Suntech Power (NYSE: STP) is in a pickle that could lead to consequences as severe as an involuntary bankruptcy. On Monday, the company announced a forbearance agreement with lenders, essentially holding off payment on $541 million of bonds due on Friday. As more reports have emerged, it appears the forbearance agreement was only with 60% of bondholders and the other 40% want nothing to do with it.
Right now, it appears Suntech has no interest in paying bondholders on Friday and there's now speculation this could lead to lawsuits and even an involuntary bankruptcy. Bloomberg interviewed a hedge fund manager who said that the fund sees it as worthwhile to pursue a lawsuit if they aren't paid on Friday. But statements from law firm Wilmer Cutler Pickering Hale and Dorr LLP were even more telling. Bloomberg quotes partner James Millar as saying: "Every piece of information that I've looked at suggests that they will default on Friday." That's telling no matter what side you are on.

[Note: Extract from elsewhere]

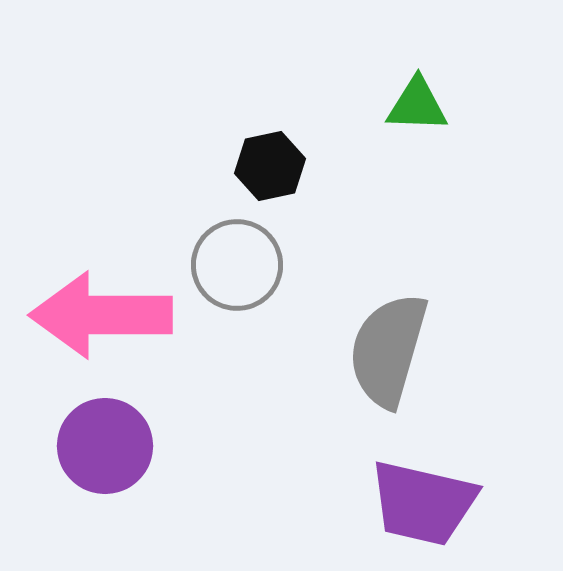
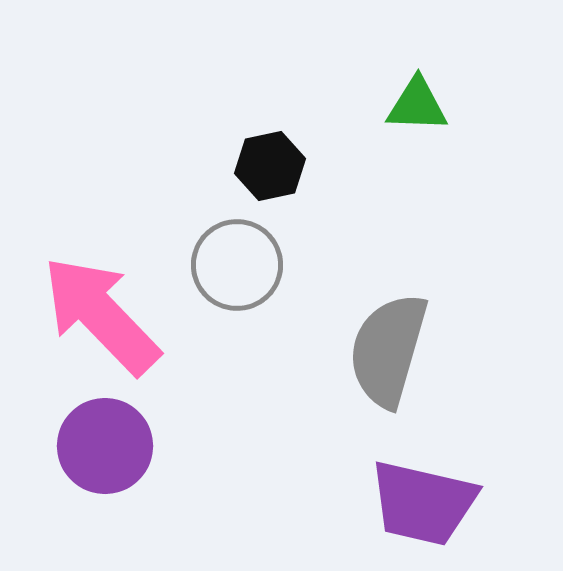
pink arrow: rotated 46 degrees clockwise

What is interesting with this debate is that the company could have converted bonds into stock if it would have alerted bondholders three days prior to maturity, which was yesterday. Since it didn't, it appears that the company will be forced to pay cash or wind up in court.
Implications across solar
Suntech is the news of the day but this has much wider impact on the solar industry than just one company. China's state-run banks haven't come to the rescue of Suntech even though it has billions of dollars of debt outstanding with them. China may finally be willing to let a few companies fail.
This is bad news for Yingli Green Energy (NYSE: YGE) and LDK Solar (NYSE: LDK), in particular. Yingli has $2 billion of net debt, and at last count LDK Solar had $3.3 billion of net debt, both unsustainable in any normal business environment. Will the government let them fail as well, taking multiple gigawatts out of the industry's overcapacity? Many companies hope so.
A Suntech failure would be good for everyone else
If Suntech goes down it would really be good for everyone else in the industry. Solar is oversupplied right now and Suntech would take 2 GW of that supply off the market. I think U.S. solar companies would benefit the most but there would be winners in China as well.
JA Solar (NASDAQ: JASO) and Jinko Solar (NYSE:JKS) have two of the better balance sheets, and they could pick up some of the slack. Trina Solar would also be able to fill in, and with a bigger brand name than JA or Jinko it could experience expanding margins.
Foolish bottom line
This is exactly what the solar industry needs, even if solar stocks aren't reacting that way today. Keep an eye on Suntech's developments over the next few days to see if it evades this somehow, or if bondholders try to force the company into bankruptcy. It'll be a fascinating fight to watch.